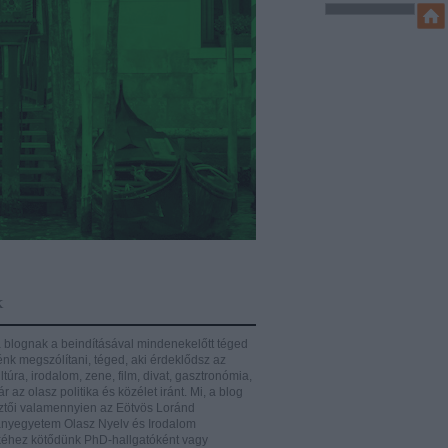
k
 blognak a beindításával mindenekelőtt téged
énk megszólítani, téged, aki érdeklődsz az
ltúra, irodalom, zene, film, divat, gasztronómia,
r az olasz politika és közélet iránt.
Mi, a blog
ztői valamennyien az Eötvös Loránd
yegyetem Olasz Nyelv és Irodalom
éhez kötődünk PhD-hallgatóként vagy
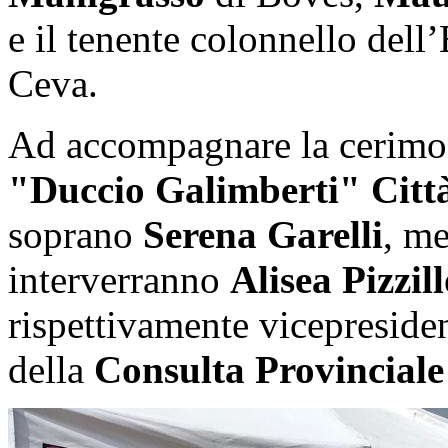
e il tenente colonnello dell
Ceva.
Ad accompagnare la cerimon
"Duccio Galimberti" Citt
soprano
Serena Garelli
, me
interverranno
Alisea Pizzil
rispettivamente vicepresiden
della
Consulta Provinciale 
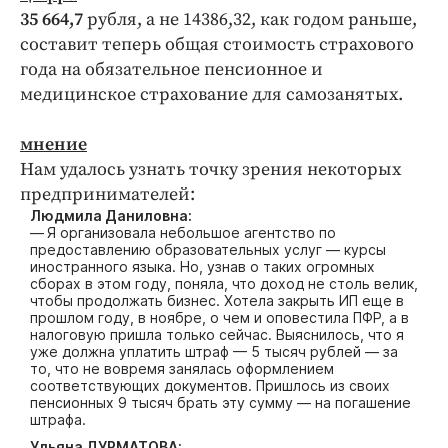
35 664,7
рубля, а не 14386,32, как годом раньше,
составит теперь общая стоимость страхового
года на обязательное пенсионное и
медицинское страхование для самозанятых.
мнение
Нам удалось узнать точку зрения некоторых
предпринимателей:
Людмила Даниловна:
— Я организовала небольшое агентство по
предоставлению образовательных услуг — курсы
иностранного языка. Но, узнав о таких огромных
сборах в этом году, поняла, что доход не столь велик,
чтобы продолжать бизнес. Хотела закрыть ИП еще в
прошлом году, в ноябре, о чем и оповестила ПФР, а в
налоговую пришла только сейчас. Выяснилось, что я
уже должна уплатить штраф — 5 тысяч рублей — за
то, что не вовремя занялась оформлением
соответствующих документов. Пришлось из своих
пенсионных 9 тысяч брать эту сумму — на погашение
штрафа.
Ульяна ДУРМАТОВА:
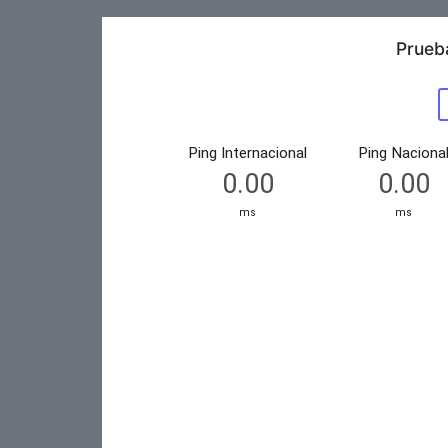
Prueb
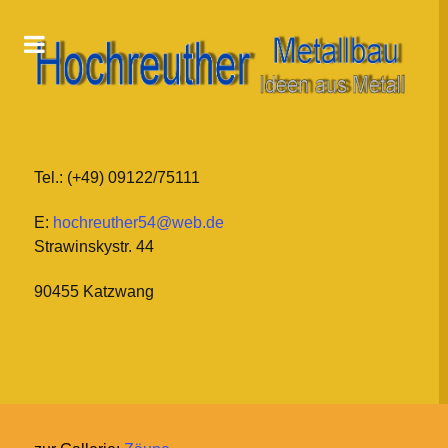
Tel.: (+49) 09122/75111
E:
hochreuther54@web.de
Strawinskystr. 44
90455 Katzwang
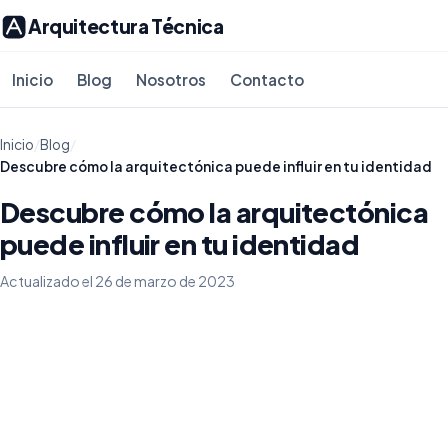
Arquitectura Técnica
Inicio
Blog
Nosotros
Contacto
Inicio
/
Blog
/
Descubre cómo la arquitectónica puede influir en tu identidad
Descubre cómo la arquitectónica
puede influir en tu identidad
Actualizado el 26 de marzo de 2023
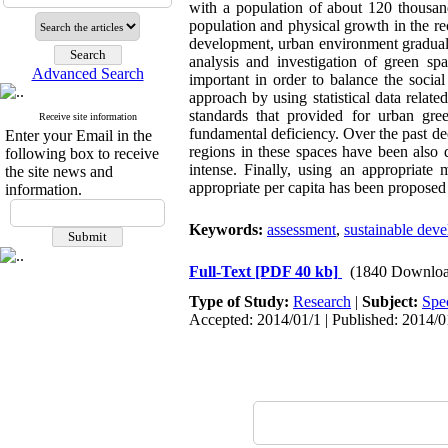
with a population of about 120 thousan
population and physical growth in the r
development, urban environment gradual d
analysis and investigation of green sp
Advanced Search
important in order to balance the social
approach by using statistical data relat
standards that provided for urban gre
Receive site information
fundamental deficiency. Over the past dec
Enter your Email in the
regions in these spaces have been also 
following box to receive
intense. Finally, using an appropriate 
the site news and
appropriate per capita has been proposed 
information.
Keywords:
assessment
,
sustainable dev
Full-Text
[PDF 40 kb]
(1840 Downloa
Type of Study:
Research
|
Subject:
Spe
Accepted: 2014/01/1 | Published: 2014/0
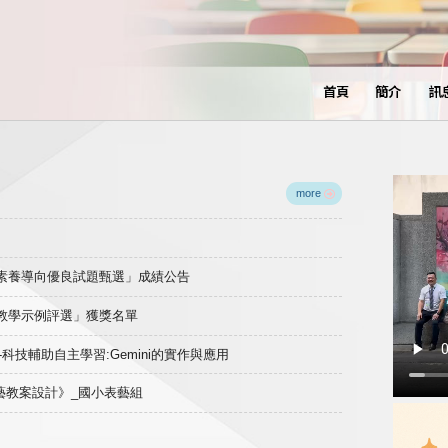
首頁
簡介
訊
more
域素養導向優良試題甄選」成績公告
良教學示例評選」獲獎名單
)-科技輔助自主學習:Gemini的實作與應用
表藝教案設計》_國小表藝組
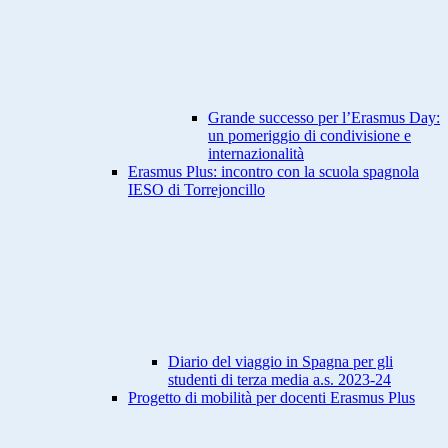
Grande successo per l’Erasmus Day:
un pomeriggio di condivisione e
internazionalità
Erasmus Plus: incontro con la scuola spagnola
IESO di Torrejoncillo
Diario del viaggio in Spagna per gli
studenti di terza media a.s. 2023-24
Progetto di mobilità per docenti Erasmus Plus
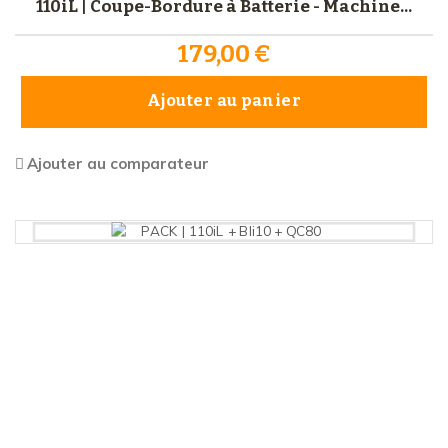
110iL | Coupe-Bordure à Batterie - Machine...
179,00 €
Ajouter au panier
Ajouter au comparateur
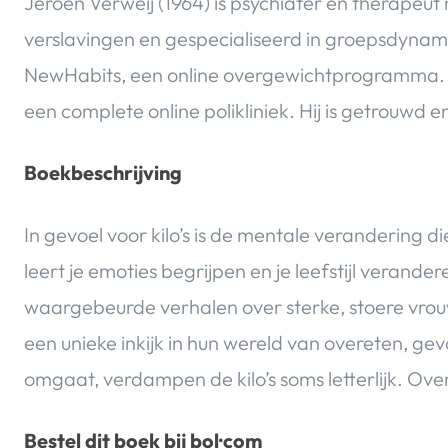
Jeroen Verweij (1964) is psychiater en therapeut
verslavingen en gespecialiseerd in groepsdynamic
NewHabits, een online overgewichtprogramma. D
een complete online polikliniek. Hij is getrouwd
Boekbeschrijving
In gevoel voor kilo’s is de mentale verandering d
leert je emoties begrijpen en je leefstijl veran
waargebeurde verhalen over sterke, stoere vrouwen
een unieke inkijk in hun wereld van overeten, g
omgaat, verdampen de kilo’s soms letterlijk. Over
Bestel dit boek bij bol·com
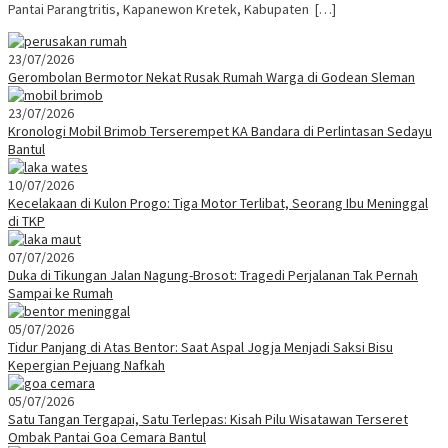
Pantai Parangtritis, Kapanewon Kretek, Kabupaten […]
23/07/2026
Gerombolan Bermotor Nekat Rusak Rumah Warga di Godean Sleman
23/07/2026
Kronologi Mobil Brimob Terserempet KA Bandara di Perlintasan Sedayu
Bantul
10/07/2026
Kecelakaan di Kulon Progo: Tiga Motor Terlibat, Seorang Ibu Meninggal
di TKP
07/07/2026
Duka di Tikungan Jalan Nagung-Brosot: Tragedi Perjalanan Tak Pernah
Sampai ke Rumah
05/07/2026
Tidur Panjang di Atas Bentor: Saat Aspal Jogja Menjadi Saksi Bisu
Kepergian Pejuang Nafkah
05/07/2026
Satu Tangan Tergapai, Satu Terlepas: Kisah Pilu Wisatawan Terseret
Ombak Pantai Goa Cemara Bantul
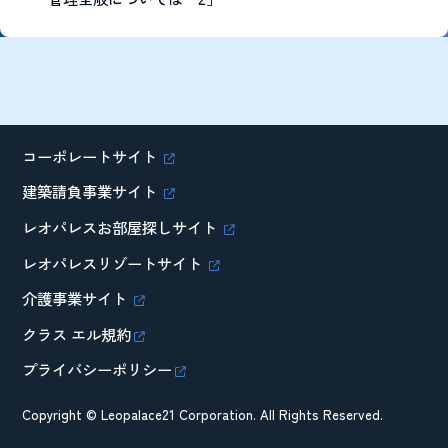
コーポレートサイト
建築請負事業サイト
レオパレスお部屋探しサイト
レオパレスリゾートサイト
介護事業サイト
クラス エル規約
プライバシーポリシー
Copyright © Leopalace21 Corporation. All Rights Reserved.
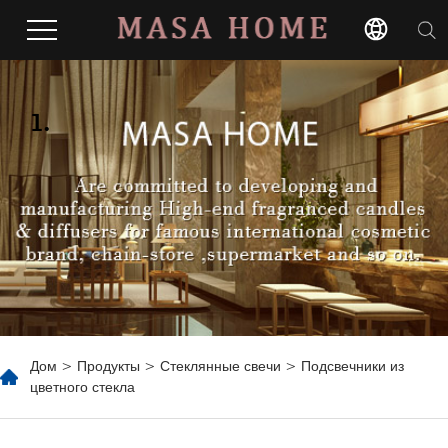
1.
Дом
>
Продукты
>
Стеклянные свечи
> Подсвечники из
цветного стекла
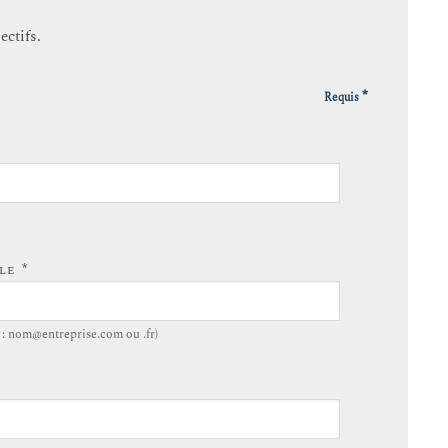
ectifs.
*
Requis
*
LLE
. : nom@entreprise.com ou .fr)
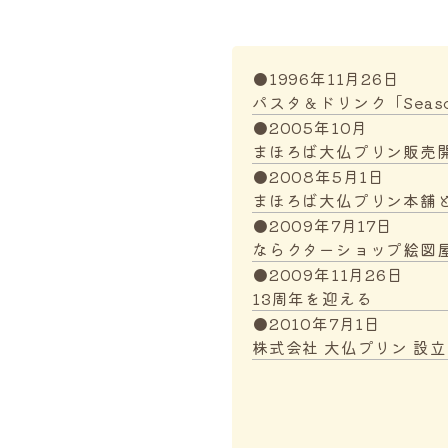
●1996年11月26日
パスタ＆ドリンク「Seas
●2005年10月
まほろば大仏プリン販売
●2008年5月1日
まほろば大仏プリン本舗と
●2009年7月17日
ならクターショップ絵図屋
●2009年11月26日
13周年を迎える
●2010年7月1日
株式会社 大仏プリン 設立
★ ★ ★
WHAT TO PRODUCE
Copy each line above holding "population".

RESPONSE TO THIS TASK
with a population of about 120 thousan
population and physical growth in the r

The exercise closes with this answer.